Von der idyllischen Streuobstwiese in der 'Grünen Au' aus hat man einen guten Blick auf den Ort Niederlauer (Lkr. Rhön-Grabfeld). Am Hügel auf der Wiese ist unsere Autorin Kristina Kunzmann als Kind im Winter Schlitten gefahren. 
Foto: Daniel Peter | Von der idyllischen Streuobstwiese in der "Grünen Au" aus hat man einen guten Blick auf den Ort Niederlauer (Lkr. Rhön-Grabfeld).
Kristina Kunzmann
 |  aktualisiert: 16.02.2024 20:35 Uhr

"Ja, den kenn' ich. Der Vodder von dem hat doch mal mit mir Fußball gespielt. Und die Mudder war mit mir in der Klasse. Ach ja - und seine Schwester ist mit meiner Tochter in den Kindergarten gegangen." Kommen Ihnen solche Sätze bekannt vor? Dann sind Sie vielleicht auch ein Dorfkind. Oder eines, das in einem eher kleinen Städtchen aufgewachsen ist. Gerade jetzt in der Corona-Zeit, wo Reisen in ferne Länder, ausgelassene Partys und exotische Abenteuer kaum möglich sind, scheint es, als sehnen sich viele Menschen nach einem gemütlichen Leben auf dem Land statt in einer großen, anonymen Stadt. Doch was macht den Alltag auf dem Dorf eigentlich so besonders? 

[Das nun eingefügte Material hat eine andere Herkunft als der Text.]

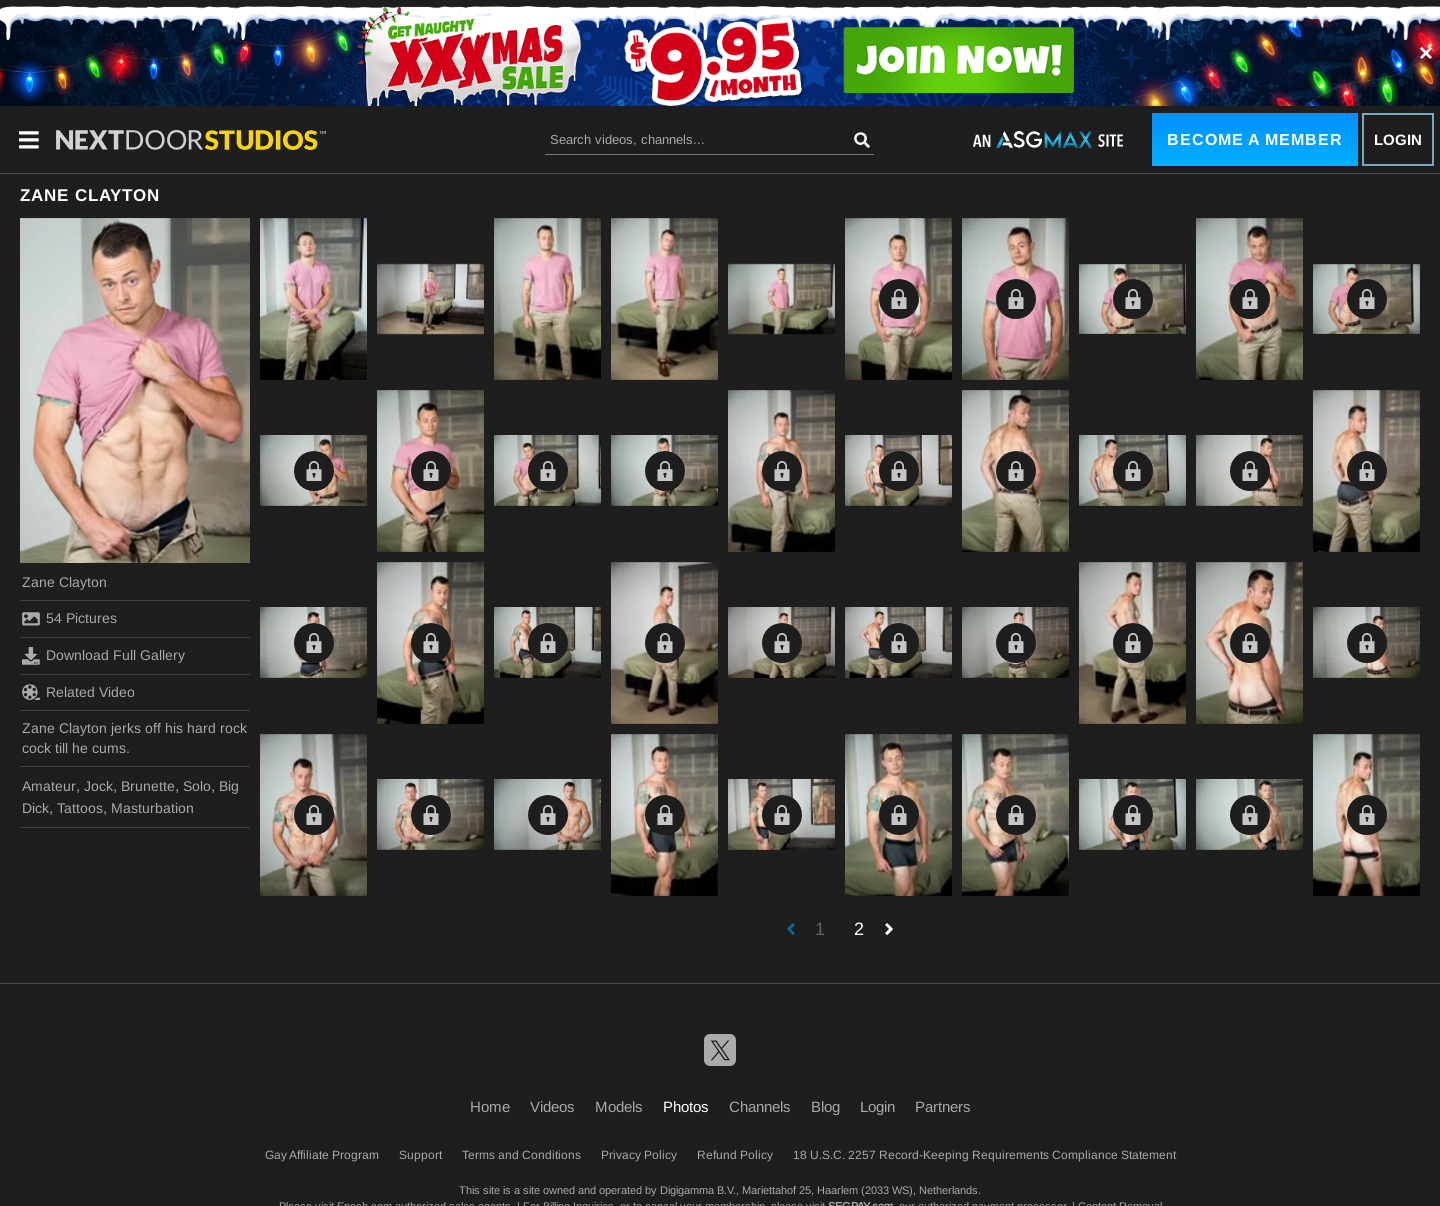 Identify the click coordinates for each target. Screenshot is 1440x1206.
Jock (98, 786)
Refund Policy (735, 1155)
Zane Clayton (64, 582)
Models (619, 1106)
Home (490, 1106)
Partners (943, 1106)
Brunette (148, 786)
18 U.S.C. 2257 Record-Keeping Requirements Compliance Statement (984, 1155)
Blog (825, 1106)
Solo (197, 786)
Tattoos (80, 808)
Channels (760, 1106)
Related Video (78, 692)
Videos (552, 1106)
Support (420, 1155)
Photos (686, 1106)
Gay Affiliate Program (322, 1155)
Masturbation (152, 808)
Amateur (49, 786)
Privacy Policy (639, 1155)
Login (1398, 139)
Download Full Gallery (103, 656)
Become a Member (1255, 139)
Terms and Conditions (521, 1155)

Ich möchte im Lebensmittelladen in Burglauer (Lkr. Rhön-Grabfeld), dem Nachbarort, aus dem mein Vater stammt und in dem ein Teil meiner Verwandtschaft lebt, nur schnell eine Kleinigkeit einkaufen. Begrüßt werde ich mit: "Und, was macht die Oma Hilde? Ihr bestelltes Brot kannst du gleich mitnehmen" oder "Ach, grüß dich. Du khörscht doch zum Reinhold/Burkhard/Lenhard" - je nachdem, ob Vater, Onkel oder Opa gemeint sind. Wenn ich Glück habe, höre ich solche Sätze von Leuten, die ich schon mal gesehen habe. Manchmal kenne ich sie aber auch nicht. Denn weil ich meinen Burgläurer Verwandten ähnlich sehe, werde ich von vielen dort sofort erkannt. Kann ich die Person aber selbst nicht direkt zuordnen, antworte ich etwas Neutrales und lasse mir nicht anmerken, dass ich keine Ahnung habe, wer da vor mir steht.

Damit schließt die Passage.